Fig. 3 Characterization of a SPOTon sensor for coronavirus main protease (Mpro) in HEK 293T cell culture. (A) Testing the selectivity of the Mpro SPOTon sensor with Mpro, tobacco etch virus protease (TEVp), and hepatitis C virus protease (HCVp). (B) Representative fluorescence images for (A). Scale bar: 50 μm. (C) Testing the sensitivity of the Mpro sensor with varying amounts of the co-transfected Mpro. (D) Dose–response curve of the Mpro inhibitor GC376 with co-transfected Mpro and the Mpro sensor. For GC376, the IC₅₀ range within 95% confidence is between 66 nM and 461 nM (n = 3). (E) Comparison of FlipGFP-Mpro and SPOTon-Mpro in HEK 293T cell culture. For (A) and (E) The thick horizontal bar is the mean value of three technical replicates (n = 3). The error bars represent SEM. The number above the stars is SBR between the two conditions and the stars indicate statistical significance. ****P < 0.0001, ***P < 0.001. Significance was calculated using an unpaired, two-tailed Student's t test.

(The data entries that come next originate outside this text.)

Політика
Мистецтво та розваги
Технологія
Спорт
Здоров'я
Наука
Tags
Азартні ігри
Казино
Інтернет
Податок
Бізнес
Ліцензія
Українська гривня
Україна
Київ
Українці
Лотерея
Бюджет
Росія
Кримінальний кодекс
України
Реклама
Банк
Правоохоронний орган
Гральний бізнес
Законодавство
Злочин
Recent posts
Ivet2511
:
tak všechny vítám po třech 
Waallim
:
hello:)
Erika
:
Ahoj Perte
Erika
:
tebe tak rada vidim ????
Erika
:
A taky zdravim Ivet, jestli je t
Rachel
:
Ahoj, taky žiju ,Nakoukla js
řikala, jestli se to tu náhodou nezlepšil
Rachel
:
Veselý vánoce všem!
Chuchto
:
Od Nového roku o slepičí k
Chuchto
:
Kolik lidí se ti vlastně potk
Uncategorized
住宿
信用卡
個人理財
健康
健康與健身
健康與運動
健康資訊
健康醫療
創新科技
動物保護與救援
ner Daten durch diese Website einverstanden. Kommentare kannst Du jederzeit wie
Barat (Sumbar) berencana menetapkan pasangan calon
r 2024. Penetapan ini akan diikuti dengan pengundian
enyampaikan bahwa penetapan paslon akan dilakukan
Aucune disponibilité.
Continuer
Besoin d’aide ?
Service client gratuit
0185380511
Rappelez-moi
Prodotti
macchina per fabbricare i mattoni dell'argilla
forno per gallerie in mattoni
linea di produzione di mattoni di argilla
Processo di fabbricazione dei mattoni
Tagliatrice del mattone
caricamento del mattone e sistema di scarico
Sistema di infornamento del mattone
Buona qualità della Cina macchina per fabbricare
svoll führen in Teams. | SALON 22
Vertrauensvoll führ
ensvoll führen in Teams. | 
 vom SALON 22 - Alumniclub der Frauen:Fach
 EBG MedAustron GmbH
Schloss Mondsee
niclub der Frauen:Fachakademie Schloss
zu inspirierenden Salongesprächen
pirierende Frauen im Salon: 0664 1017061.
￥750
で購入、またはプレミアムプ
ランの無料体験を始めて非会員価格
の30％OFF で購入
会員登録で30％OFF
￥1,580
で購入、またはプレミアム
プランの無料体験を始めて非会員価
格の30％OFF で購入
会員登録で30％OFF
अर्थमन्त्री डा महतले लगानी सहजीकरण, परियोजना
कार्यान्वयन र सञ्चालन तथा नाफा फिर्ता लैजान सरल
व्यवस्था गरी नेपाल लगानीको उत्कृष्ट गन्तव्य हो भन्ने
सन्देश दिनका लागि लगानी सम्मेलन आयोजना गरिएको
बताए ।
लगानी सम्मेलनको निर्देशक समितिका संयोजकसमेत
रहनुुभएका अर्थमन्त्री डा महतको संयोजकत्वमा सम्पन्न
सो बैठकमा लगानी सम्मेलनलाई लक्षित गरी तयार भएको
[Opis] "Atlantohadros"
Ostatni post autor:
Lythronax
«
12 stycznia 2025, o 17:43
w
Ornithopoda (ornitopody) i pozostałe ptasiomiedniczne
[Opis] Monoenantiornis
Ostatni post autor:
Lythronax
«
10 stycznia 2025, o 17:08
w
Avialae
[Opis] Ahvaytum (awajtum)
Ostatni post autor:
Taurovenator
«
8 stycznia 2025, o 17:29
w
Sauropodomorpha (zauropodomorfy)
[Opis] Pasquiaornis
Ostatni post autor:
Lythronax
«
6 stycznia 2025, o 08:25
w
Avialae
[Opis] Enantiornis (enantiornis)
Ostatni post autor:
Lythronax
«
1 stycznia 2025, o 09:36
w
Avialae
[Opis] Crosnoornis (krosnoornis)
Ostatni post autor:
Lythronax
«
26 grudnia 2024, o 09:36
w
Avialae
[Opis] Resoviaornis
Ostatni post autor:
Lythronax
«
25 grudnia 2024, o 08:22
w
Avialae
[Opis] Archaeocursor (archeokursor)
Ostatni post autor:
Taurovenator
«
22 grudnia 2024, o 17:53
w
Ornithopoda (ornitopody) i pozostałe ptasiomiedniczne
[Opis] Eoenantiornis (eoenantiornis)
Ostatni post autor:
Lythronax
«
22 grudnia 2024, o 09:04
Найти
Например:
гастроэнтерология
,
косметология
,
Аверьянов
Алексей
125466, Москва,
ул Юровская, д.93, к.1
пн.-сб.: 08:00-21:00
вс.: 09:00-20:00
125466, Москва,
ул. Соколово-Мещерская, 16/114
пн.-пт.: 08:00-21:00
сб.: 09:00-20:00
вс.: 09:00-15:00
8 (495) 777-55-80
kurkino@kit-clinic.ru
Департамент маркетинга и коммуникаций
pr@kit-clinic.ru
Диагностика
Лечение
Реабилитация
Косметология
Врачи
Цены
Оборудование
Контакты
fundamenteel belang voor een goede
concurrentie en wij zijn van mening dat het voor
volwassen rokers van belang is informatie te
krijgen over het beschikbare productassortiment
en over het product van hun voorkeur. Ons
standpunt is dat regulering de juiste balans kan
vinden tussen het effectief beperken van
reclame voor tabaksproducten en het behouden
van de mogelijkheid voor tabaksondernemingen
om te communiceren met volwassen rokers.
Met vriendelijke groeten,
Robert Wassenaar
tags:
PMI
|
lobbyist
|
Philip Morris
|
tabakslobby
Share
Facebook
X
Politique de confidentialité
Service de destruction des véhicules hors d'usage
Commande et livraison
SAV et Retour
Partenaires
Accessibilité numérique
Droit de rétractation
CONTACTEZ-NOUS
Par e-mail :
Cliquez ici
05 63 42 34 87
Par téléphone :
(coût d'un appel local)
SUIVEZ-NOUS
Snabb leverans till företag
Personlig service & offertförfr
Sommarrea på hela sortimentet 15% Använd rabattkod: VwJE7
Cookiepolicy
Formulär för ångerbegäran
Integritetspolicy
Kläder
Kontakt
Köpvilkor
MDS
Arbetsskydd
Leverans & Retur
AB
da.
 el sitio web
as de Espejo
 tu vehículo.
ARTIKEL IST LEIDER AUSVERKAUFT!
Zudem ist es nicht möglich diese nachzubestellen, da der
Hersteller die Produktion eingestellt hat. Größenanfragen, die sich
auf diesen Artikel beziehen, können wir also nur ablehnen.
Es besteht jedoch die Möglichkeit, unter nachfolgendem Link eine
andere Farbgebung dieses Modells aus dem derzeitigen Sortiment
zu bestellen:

We further characterized the sensitivity of Mpro-SPOTon to decreasing amounts of Mpro. To do so, we tested co-transfection of HEK293T cells with a constant amount of Mpro-SPOTon-p2a-BFP DNA and varying amounts of mCherry-p2a-Mpro DNA. When quantifying the sensor signal, we used a blue fluorescent protein (BFP) as an expression marker for Mpro-SPOTon and mCherry as an expression marker for Mpro (Fig. 3C and Fig S4, ESI†).

We chose to quantify using the BFP signal rather than the anti-GFP signal due to findings from the initial characterizations of SPOTon, which showed that SPOTon protein levels are lower without co-expression of the matching protease compared to levels with a matching protease.¹¹ This result suggested that the SPOTon sensor is unstable in its inactive state, where fusion to Nb39 may destabilize the protein and cause faster degradation Consequently, the background signal of SPOTon without protease is low, which would provide higher SBRs for SPOTon and SPOTIT-related sensors.¹¹ It is important to note that we quantified based on the BFP instead of using anti-GFP staining because the cpGFP in the sensor itself degrades when not activated. The BFP evades degradation because it is on a different protein chain. The Mpro-SPOTon sensor was found to be highly sensitive, detecting Mpro activity with an SBR of 11 at even the lowest amount of Mpro tested: 2 ng of Mpro DNA transfected per well of a 48-well plate (Fig S4, ESI†). Higher Mpro expression led to higher Mpro-SPOTon activation (Fig. 3C).

We also tested Mpro-SPOTon utility for screening protease inhibitors and characterizing protease inhibitor activity. As a proof-of-concept, we used the broad-spectrum antiviral GC376,¹⁶ a known Mpro inhibitor, to test with Mpro-SPOTon. If Mpro activity was inhibited, a decreased Mpro-SPOTon sensor signal would be observed. As an integration sensor that accumulates signal over time, the most sensitive Mpro-SPOTon version, containing VARLQ↓SGF, yielded saturated sensor signal even with reduced protease activity (data not shown). To better differentiate the reduced protease activity caused by inhibitors, we used a less sensitive version of the Mpro-SPOTon sensor, containing the cleavage site ATVQ↓SAVK. During transfection of HEK293T cells with Mpro and Mpro-SPOTon, increasing amounts of GC376 were added and allowed to incubate for one day, enabling expression of the sensor. This titration with the Mpro-SPOTon sensor produced as an IC50 of approximately 186 nM, with 95% confidence that the IC50 is between 66 and 461 nM (Fig. 3D and Fig. S5, ESI†).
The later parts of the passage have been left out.